School district in Bergen County, New Jersey, US

The Bergen County Special Services School District is a special education public school district based in Paramus, serving the educational needs of classified students ages 3 to 21 from Bergen County, in the U.S. state of New Jersey. Established in 1971, it was the first of eight special services districts established in the state.

As of the 2021–22 school year, the district, comprising six schools, had an enrollment of NA students and 201.8 classroom teachers (on an FTE basis), for a student–teacher ratio of NA:1.

==History==
The New Jersey Legislature passed an act in 1971 that created the school district.

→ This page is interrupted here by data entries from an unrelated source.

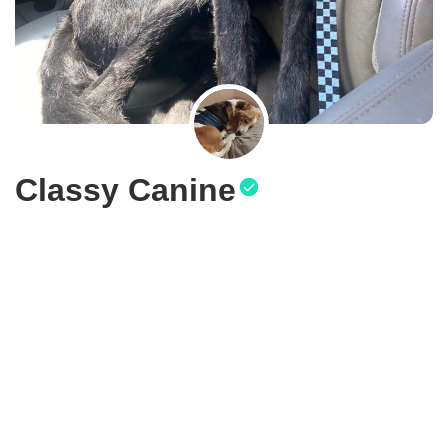
Classy Canine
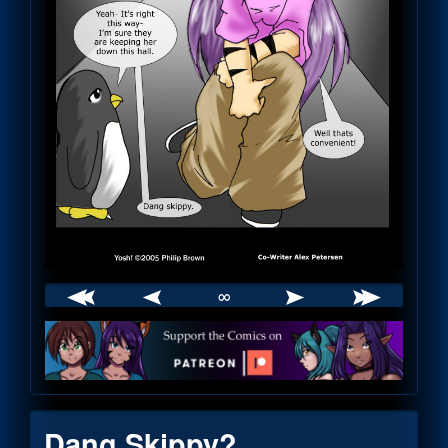
∞
Webcomic
Footer
Dang Skippy?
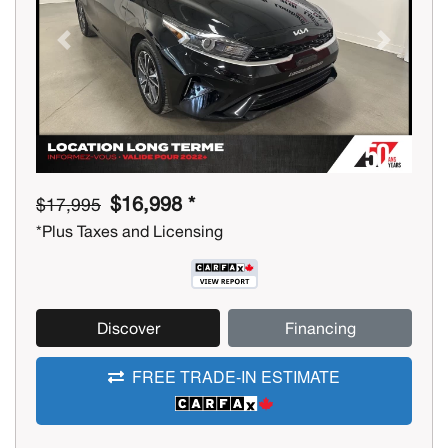
Previous
Next
$16,998 *
$17,995
*Plus Taxes and Licensing
Discover
Financing
FREE TRADE-IN ESTIMATE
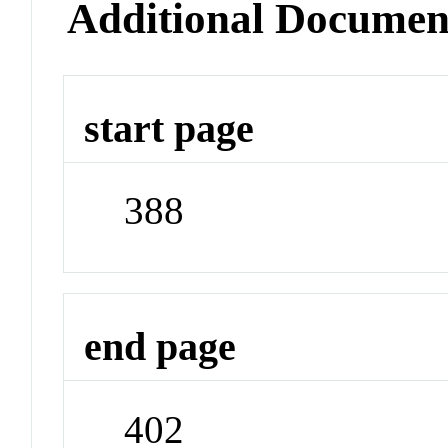
Additional Documen
start page
388
end page
402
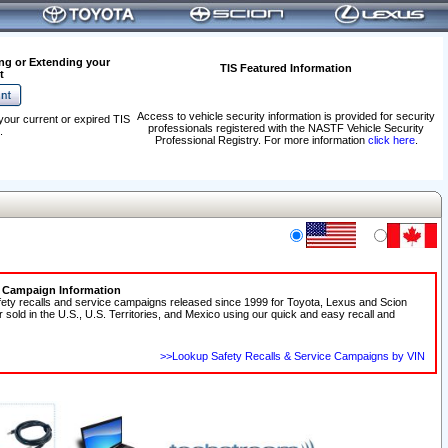
ng or Extending your
TIS Featured Information
t
Access to vehicle security information is provided for security
your current or expired TIS
professionals registered with the NASTF Vehicle Security
.
Professional Registry. For more information
click here
.
e Campaign Information
fety recalls and service campaigns released since 1999 for Toyota, Lexus and Scion
r sold in the U.S., U.S. Territories, and Mexico using our quick and easy recall and
>>Lookup Safety Recalls & Service Campaigns by VIN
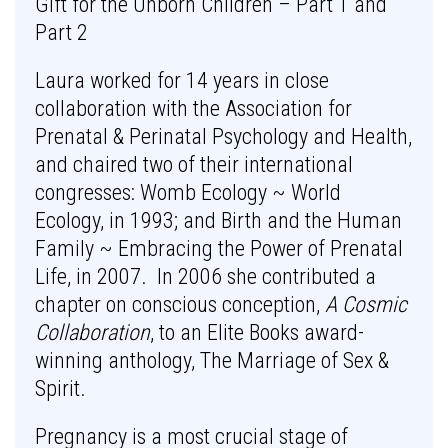
Gift for the Unborn Children – Part 1 and
Part 2
Laura worked for 14 years in close
collaboration with the Association for
Prenatal & Perinatal Psychology and Health,
and chaired two of their international
congresses: Womb Ecology ~ World
Ecology, in 1993; and Birth and the Human
Family ~ Embracing the Power of Prenatal
Life, in 2007. In 2006 she contributed a
chapter on conscious conception,
A Cosmic
Collaboration
, to an Elite Books award-
winning anthology, The Marriage of Sex &
Spirit.
Pregnancy is a most crucial stage of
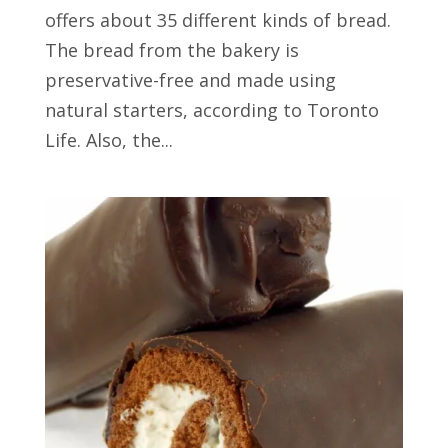
offers about 35 different kinds of bread.
The bread from the bakery is
preservative-free and made using
natural starters, according to Toronto
Life. Also, the...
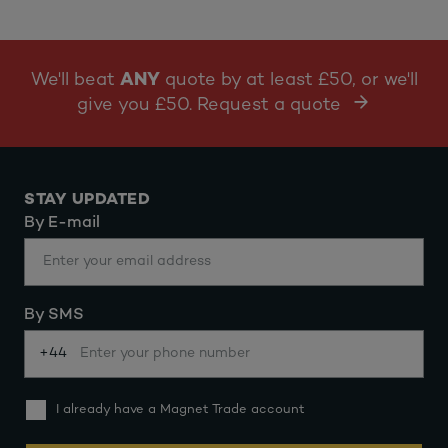
We'll beat
ANY
quote by at least £50, or we'll
give you £50. Request a quote
STAY UPDATED
By E-mail
By SMS
+44
I already have a Magnet Trade account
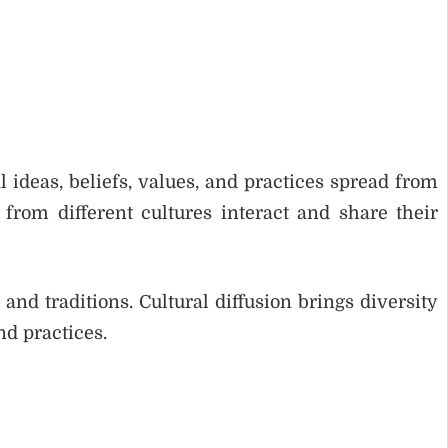
l ideas, beliefs, values, and practices spread from
from different cultures interact and share their
nd traditions. Cultural diffusion brings diversity
d practices.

In 1995 the administrations of this district and Bergen County Technical Schools (BCTS) combined with BCTS's administration team prevailing.

==Administration==
Core members of the district's administration are:
- Howard Lerner, superintendent
- John Susino, business administrator and board secretary

==Schools and programs==
Schools in the district (with 2021–22 enrollment data from the National Center for Education Statistics) are:
- Norman A. Bleshman Regional Day School (Paramus) - School for multiply impaired (with 71 students; grades 9-12)
- Programs at other campuses
- Bogota Program (at Bogota Junior/Senior High School)
- Visions Becton (at Henry P. Becton Regional High School)
- Visions Paramus Elementary (at Parkway School)
- Visions Middle School Paramus (at Westbrook Middle School)
- Visions Paramus High School (at Paramus High School)

==Board of education==
The district's board of education, composed of seven members, sets policy and oversees the fiscal and educational operation of the district through its administration. The county executive superintendent serves as a member, with six other members appointed by the director of the Board of County Commissioners to three-year terms on a staggered basis, with two terms up for reappointment each year. The board appoints a superintendent to oversee the district's day-to-day operations and a business administrator to supervise the business functions of the district.